Segment Start: SUPPLIED ENTRIES

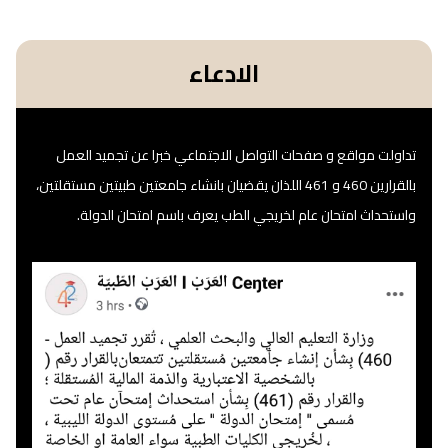
الادعاء
تداولت مواقع و صفحات التواصل الاجتماعي خبرا عن تجميد العمل
بالقرارين 460 و 461 اللذان يقضيان بانشاء جامعتين طبيتين مستقلتين،
واستحداث امتحان عام لخريجي الطب يعرف باسم امتحان الدولة.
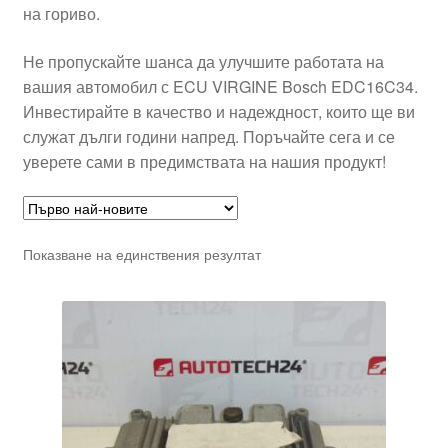
на гориво.
Не пропускайте шанса да улучшите работата на
вашия автомобил с ECU VIRGINE Bosch EDC16C34.
Инвестирайте в качество и надеждност, които ще ви
служат дълги години напред. Поръчайте сега и се
уверете сами в предимствата на нашия продукт!
Показване на единствения резултат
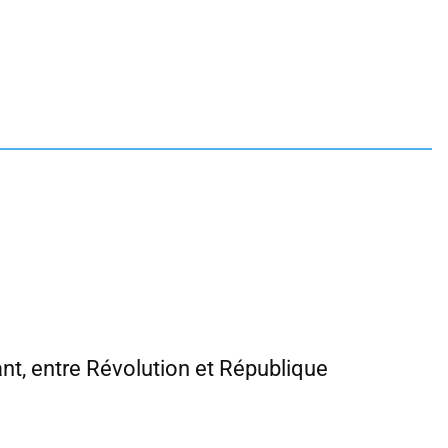
ant, entre Révolution et République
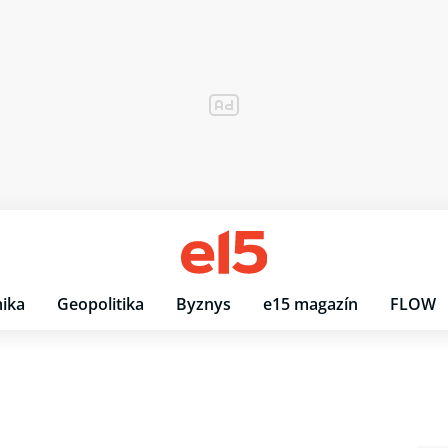
ika
Geopolitika
Byznys
e15 magazín
FLOW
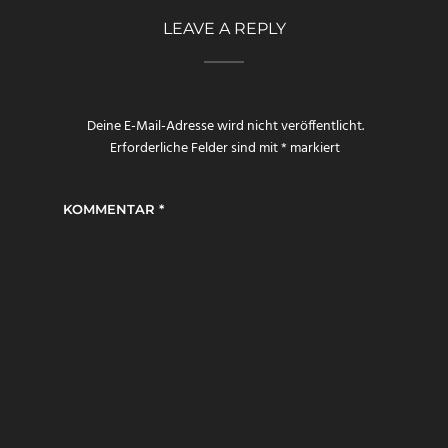
LEAVE A REPLY
Deine E-Mail-Adresse wird nicht veröffentlicht.
Erforderliche Felder sind mit
*
markiert
KOMMENTAR
*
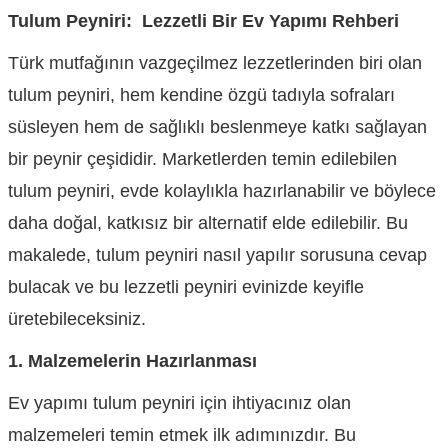
Tulum Peyniri: Lezzetli Bir Ev Yapımı Rehberi
Türk mutfağının vazgeçilmez lezzetlerinden biri olan
tulum peyniri, hem kendine özgü tadıyla sofraları
süsleyen hem de sağlıklı beslenmeye katkı sağlayan
bir peynir çeşididir. Marketlerden temin edilebilen
tulum peyniri, evde kolaylıkla hazırlanabilir ve böylece
daha doğal, katkısız bir alternatif elde edilebilir. Bu
makalede, tulum peyniri nasıl yapılır sorusuna cevap
bulacak ve bu lezzetli peyniri evinizde keyifle
üretebileceksiniz.
1. Malzemelerin Hazırlanması
Ev yapımı tulum peyniri için ihtiyacınız olan
malzemeleri temin etmek ilk adımınızdır. Bu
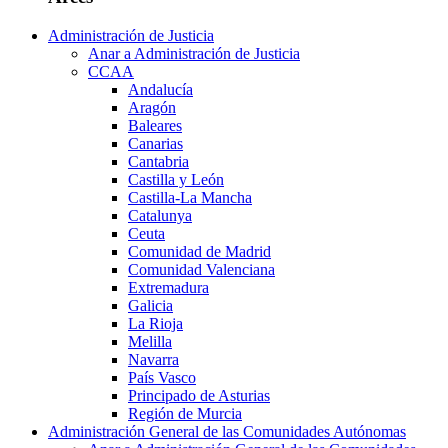
Administración de Justicia
Anar a Administración de Justicia
CCAA
Andalucía
Aragón
Baleares
Canarias
Cantabria
Castilla y León
Castilla-La Mancha
Catalunya
Ceuta
Comunidad de Madrid
Comunidad Valenciana
Extremadura
Galicia
La Rioja
Melilla
Navarra
País Vasco
Principado de Asturias
Región de Murcia
Administración General de las Comunidades Autónomas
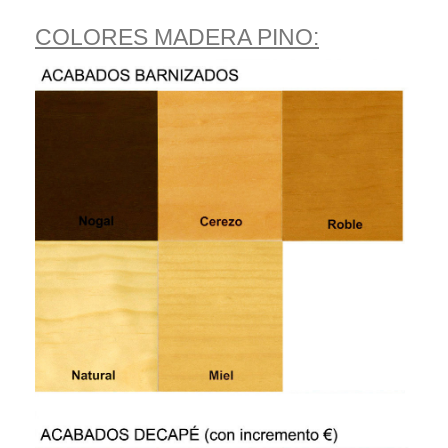
COLORES MADERA PINO:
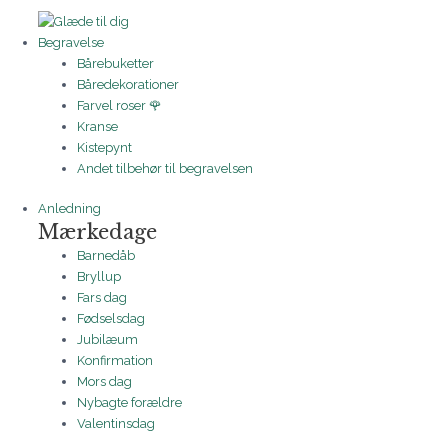
Begravelse
Bårebuketter
Båredekorationer
Farvel roser 🌹
Kranse
Kistepynt
Andet tilbehør til begravelsen
Anledning
Mærkedage
Barnedåb
Bryllup
Fars dag
Fødselsdag
Jubilæum
Konfirmation
Mors dag
Nybagte forældre
Valentinsdag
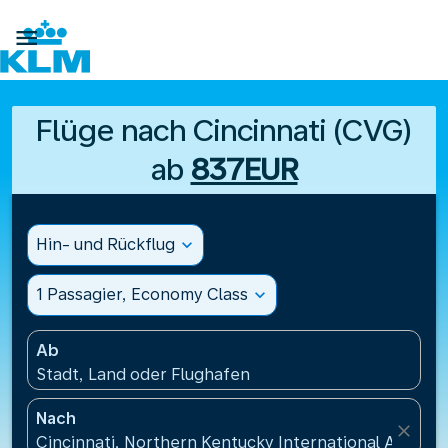

Flüge nach Cincinnati (CVG)
ab
837EUR
Hin- und Rückflug
expand_more
1 Passagier, Economy Class
expand_more
Ab
Stadt, Land oder Flughafen
Nach
close
Cincinnati, Northern Kentucky International Airpor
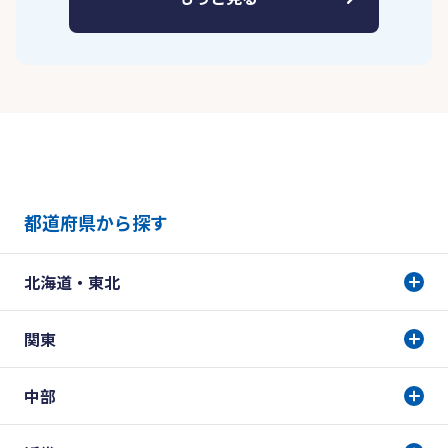
都道府県から探す
北海道・東北
関東
中部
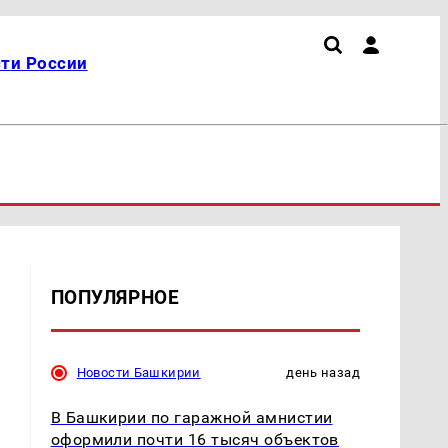
ти России
ПОПУЛЯРНОЕ
Новости Башкирии
день назад
В Башкирии по гаражной амнистии
оформили почти 16 тысяч объектов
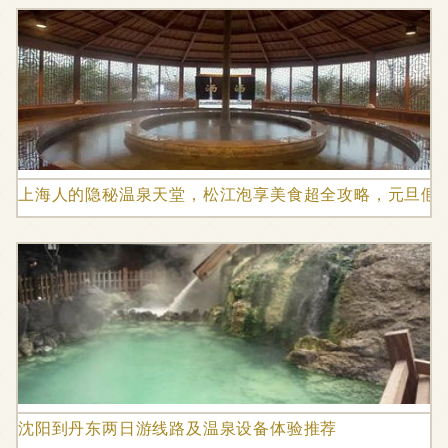
上海人的隐秘温泉天堂，松江泡享美食超全攻略，元旦假
沈阳到丹东两日游线路及温泉设备体验推荐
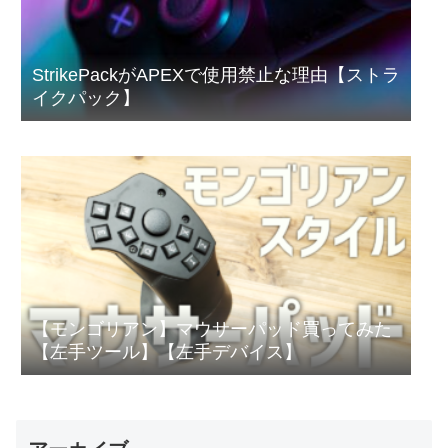
StrikePackがAPEXで使用禁止な理由【ストラ
イクパック】
【モンゴリアン】マウサーパッド買ってみた
【左手ツール】【左手デバイス】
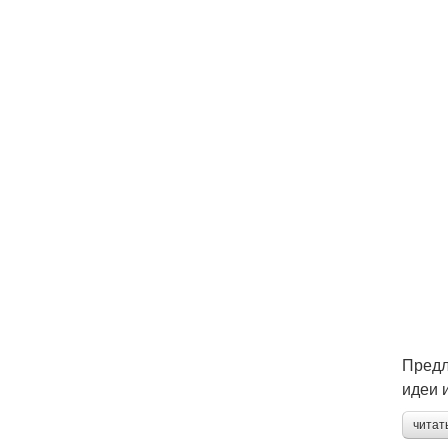
Предл
идеи 
читат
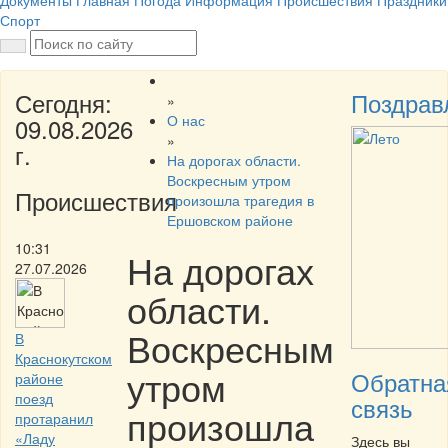
Документы
Главная
Погода
Информация
Происшествия
Праздники
Спорт
Сегодня:
Поздрав
»
О нас
09.08.2026
»
г.
На дорогах области.
Воскресным утром
Происшествия
произошла трагедия в
Ершовском районе
10:31
На дорогах
27.07.2026
области.
Воскресным
В
Краснокутском
утром
Обратна
районе
поезд
связь
произошла
протаранил
«Ладу
Здесь вы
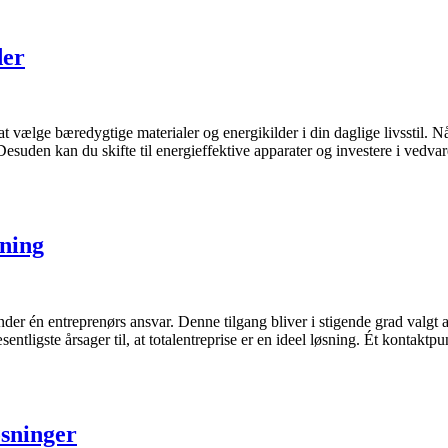
der
at vælge bæredygtige materialer og energikilder i din daglige livsstil. 
Desuden kan du skifte til energieffektive apparater og investere i ved
sning
er én entreprenørs ansvar. Denne tilgang bliver i stigende grad valgt af
æsentligste årsager til, at totalentreprise er en ideel løsning. Ét kontak
øsninger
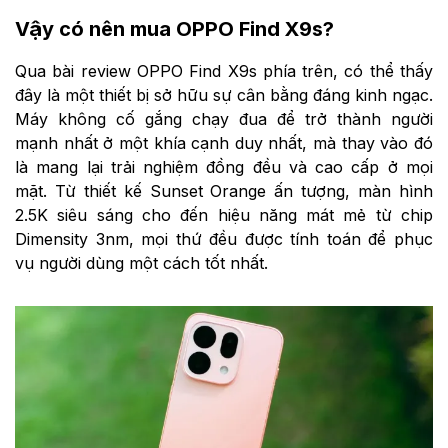
Vậy có nên mua OPPO Find X9s?
Qua bài review OPPO Find X9s phía trên, có thể thấy
đây là một thiết bị sở hữu sự cân bằng đáng kinh ngạc.
Máy không cố gắng chạy đua để trở thành người
mạnh nhất ở một khía cạnh duy nhất, mà thay vào đó
là mang lại trải nghiệm đồng đều và cao cấp ở mọi
mặt. Từ thiết kế Sunset Orange ấn tượng, màn hình
2.5K siêu sáng cho đến hiệu năng mát mẻ từ chip
Dimensity 3nm, mọi thứ đều được tính toán để phục
vụ người dùng một cách tốt nhất.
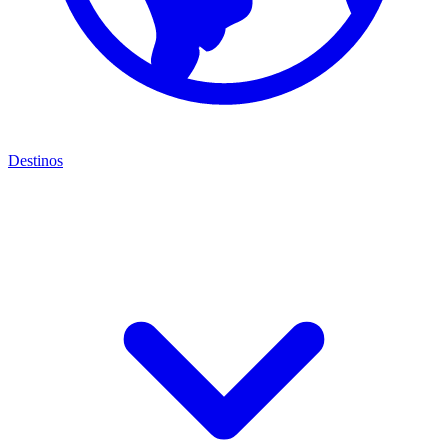
Destinos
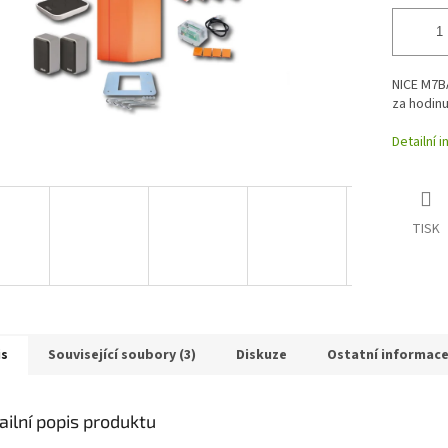
NICE M7B
za hodin
Detailní 
TISK
is
Související soubory (3)
Diskuze
Ostatní informac
ailní popis produktu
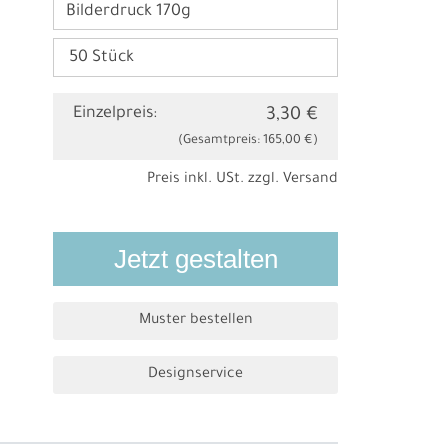
Bilderdruck 170g
Einzelpreis:
3,30 €
(Gesamtpreis:
165,00 €
)
Preis inkl. USt. zzgl.
Versand
Jetzt gestalten
Muster bestellen
Designservice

Segment End: SUPPLIED ENTRIES

__ACTIVITY__: Copy exactly the lines of the entries above from the one containing "Andet tilbehør til begravelsen" through the one containing "上海人的隐秘温泉天堂，松江泡享美食超全攻略，元旦假". Both end lines count; pictures do not.

__EXERCISE RESULT__:
Andet tilbehør til begravelsen
Anledning
Mærkedage
Barnedåb
Bryllup
Fars dag
Fødselsdag
Jubilæum
Konfirmation
Mors dag
Nybagte forældre
Valentinsdag

Flüge nach Cincinnati (CVG)
ab
837EUR
Hin- und Rückflug
expand_more
1 Passagier, Economy Class
expand_more
Ab
Stadt, Land oder Flughafen
Nach
close
Cincinnati, Northern Kentucky International Airpor
都道府県から探す
北海道・東北
関東
中部
ти России
ПОПУЛЯРНОЕ
Новости Башкирии
день назад
В Башкирии по гаражной амнистии
оформили почти 16 тысяч объектов
上海人的隐秘温泉天堂，松江泡享美食超全攻略，元旦假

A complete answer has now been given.